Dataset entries
=== Begin Enclosure ===

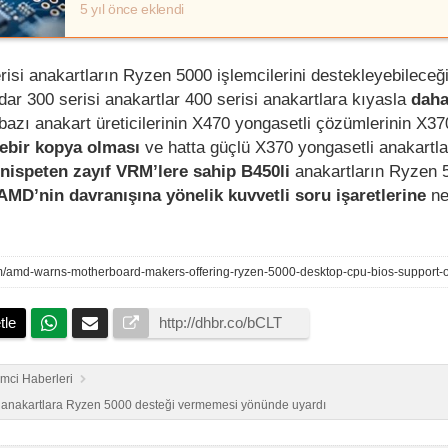
5 yıl önce eklendi
risi anakartların Ryzen 5000 işlemcilerini destekleyebileceği
ar 300 serisi anakartlar 400 serisi anakartlara kıyasla
daha
bazı anakart üreticilerinin X470 yongasetli çözümlerinin X37
rebir kopya olması
ve hatta güçlü X370 yongasetli anakartl
nispeten zayıf VRM’lere sahip B450li
anakartların Ryzen 
AMD’nin davranışına yönelik kuvvetli soru işaretlerine
n
om/amd-warns-motherboard-makers-offering-ryzen-5000-desktop-cpu-bios-support
tle
emci Haberleri
0 anakartlara Ryzen 5000 desteği vermemesi yönünde uyardı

=== End Enclosure ===

ASSIGNMENT:
Copy exactly the line that contains "bazı anakart üreticilerinin" and every line after it, up to and including the last line of the records.

TASK OUTPUT:
bazı anakart üreticilerinin X470 yongasetli çözümlerinin X37
rebir kopya olması
ve hatta güçlü X370 yongasetli anakartl
nispeten zayıf VRM’lere sahip B450li
anakartların Ryzen 
AMD’nin davranışına yönelik kuvvetli soru işaretlerine
n
om/amd-warns-motherboard-makers-offering-ryzen-5000-desktop-cpu-bios-support
tle
emci Haberleri
0 anakartlara Ryzen 5000 desteği vermemesi yönünde uyardı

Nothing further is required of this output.